### Problem
Give back, word for word, the lines in the listing below from the one holding "обеспечения своей корректной работы." down to the one holding "Från biomarkörer till", both ends included.

### Supplied material
********
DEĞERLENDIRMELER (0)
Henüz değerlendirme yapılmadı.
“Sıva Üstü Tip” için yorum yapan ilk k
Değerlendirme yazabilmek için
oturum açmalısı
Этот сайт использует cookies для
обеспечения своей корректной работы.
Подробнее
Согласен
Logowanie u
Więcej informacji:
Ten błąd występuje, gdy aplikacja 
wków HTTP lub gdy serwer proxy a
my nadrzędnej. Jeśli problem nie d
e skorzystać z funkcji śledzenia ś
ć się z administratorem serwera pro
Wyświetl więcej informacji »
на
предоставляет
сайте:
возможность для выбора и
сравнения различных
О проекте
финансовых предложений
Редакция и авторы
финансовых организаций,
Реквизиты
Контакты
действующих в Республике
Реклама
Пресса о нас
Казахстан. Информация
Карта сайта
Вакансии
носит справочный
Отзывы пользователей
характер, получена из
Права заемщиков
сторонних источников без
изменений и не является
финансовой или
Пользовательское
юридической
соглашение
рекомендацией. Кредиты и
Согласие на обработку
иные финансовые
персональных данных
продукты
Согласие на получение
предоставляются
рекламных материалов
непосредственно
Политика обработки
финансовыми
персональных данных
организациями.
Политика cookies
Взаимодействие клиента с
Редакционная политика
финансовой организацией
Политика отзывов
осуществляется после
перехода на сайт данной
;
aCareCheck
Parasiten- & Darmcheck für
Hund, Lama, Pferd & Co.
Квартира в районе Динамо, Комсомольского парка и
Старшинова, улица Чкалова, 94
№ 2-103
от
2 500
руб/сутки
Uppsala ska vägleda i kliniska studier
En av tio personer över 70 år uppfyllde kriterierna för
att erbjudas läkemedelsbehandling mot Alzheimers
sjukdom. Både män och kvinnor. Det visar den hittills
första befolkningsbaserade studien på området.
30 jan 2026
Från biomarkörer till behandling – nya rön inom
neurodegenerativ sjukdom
********
### Task answer
обеспечения своей корректной работы.
Подробнее
Согласен
Logowanie u
Więcej informacji:
Ten błąd występuje, gdy aplikacja 
wków HTTP lub gdy serwer proxy a
my nadrzędnej. Jeśli problem nie d
e skorzystać z funkcji śledzenia ś
ć się z administratorem serwera pro
Wyświetl więcej informacji »
на
предоставляет
сайте:
возможность для выбора и
сравнения различных
О проекте
финансовых предложений
Редакция и авторы
финансовых организаций,
Реквизиты
Контакты
действующих в Республике
Реклама
Пресса о нас
Казахстан. Информация
Карта сайта
Вакансии
носит справочный
Отзывы пользователей
характер, получена из
Права заемщиков
сторонних источников без
изменений и не является
финансовой или
Пользовательское
юридической
соглашение
рекомендацией. Кредиты и
Согласие на обработку
иные финансовые
персональных данных
продукты
Согласие на получение
предоставляются
рекламных материалов
непосредственно
Политика обработки
финансовыми
персональных данных
организациями.
Политика cookies
Взаимодействие клиента с
Редакционная политика
финансовой организацией
Политика отзывов
осуществляется после
перехода на сайт данной
;
aCareCheck
Parasiten- & Darmcheck für
Hund, Lama, Pferd & Co.
Квартира в районе Динамо, Комсомольского парка и
Старшинова, улица Чкалова, 94
№ 2-103
от
2 500
руб/сутки
Uppsala ska vägleda i kliniska studier
En av tio personer över 70 år uppfyllde kriterierna för
att erbjudas läkemedelsbehandling mot Alzheimers
sjukdom. Både män och kvinnor. Det visar den hittills
första befolkningsbaserade studien på området.
30 jan 2026
Från biomarkörer till behandling – nya rön inom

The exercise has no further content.